Taper Time: Adjusting Your Dryland Training
by Rich Abrahams
March 9, 2009
We are fast approaching that time of year when many Masters swimmers will be competing in their main focus meets, whether that is state championships, zones or perhaps even short course nationals. Most experienced competitors know that this time of year means that they get to enter the "taper" phase of training and adjust their workouts to achieve peak performance.
It is not only very important at this time to adjust what we do in the water, but it is equally as important to adjust what we are doing in our dryland cross-training. For me, the number one rule for dryland at this time of year is do nothing new, nothing you are not already doing and nothing you are not accustomed to. As you swim less and begin feeling rested, it is tempting to use all of your extra energy in creative ways. Don't. To quote a leading sage of Masters swimming, Ande Rasmussen, "Don't do stupid stuff. If anything begins with ‘Hey, watch this!" it's probably a very bad idea."
What you can do to begin resting your body is to lower the resistance and number of repetitions in your exercises, but, at the same time, slightly accelerate the motion to keep the nervous system stimulated. This is not the time to reach your failure point, but the time to end your dryland session feeling powerful and energized. This is also the one time where it does make sense to adjust your routines to become more swimming specific, i.e. focusing on those exercises that more closely mimic swimming motions.

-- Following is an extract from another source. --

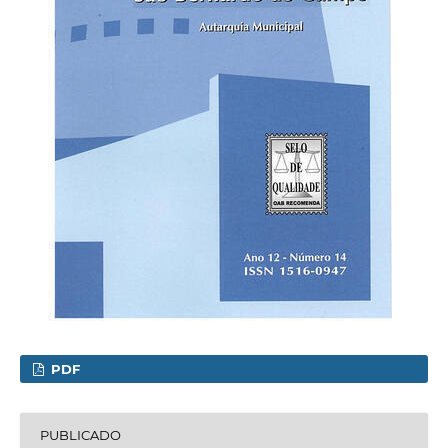
PDF
PUBLICADO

When do you stop dryland altogether before the big meet? This is very individualized, but most coaches agree men generally need more rest than women, especially men who are more heavily muscled. Personally, I do nothing too strenuous for at least three weeks before my main focus meet and my last light lift is about 10 days out. However, I know some very successful swimmers that like to lift fairly heavily very close to the meet. Remember, you're in this for the long haul and each season is a learning experience. Record what you're doing, see how well you swim and how good you feel and adjust accordingly for next season.